[Saved data entries]
=== Section Start ===
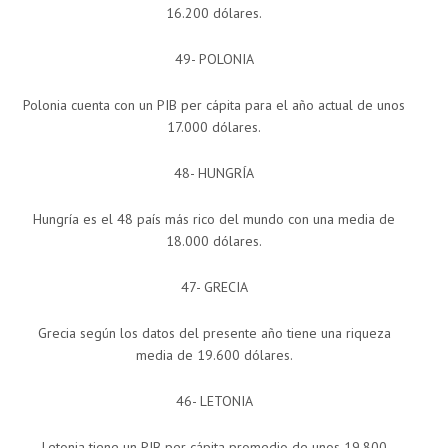
16.200 dólares.
49- POLONIA
Polonia cuenta con un PIB per cápita para el año actual de unos
17.000 dólares.
48- HUNGRÍA
Hungría es el 48 país más rico del mundo con una media de
18.000 dólares.
47- GRECIA
Grecia según los datos del presente año tiene una riqueza
media de 19.600 dólares.
46- LETONIA
Letonia tiene un PIB per cápita promedio de unos 19.800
=== Section End ===
- [Work instructions]:
Show every line in the records above that contains the word "unos".

- [Exercise result]:
Polonia cuenta con un PIB per cápita para el año actual de unos
Letonia tiene un PIB per cápita promedio de unos 19.800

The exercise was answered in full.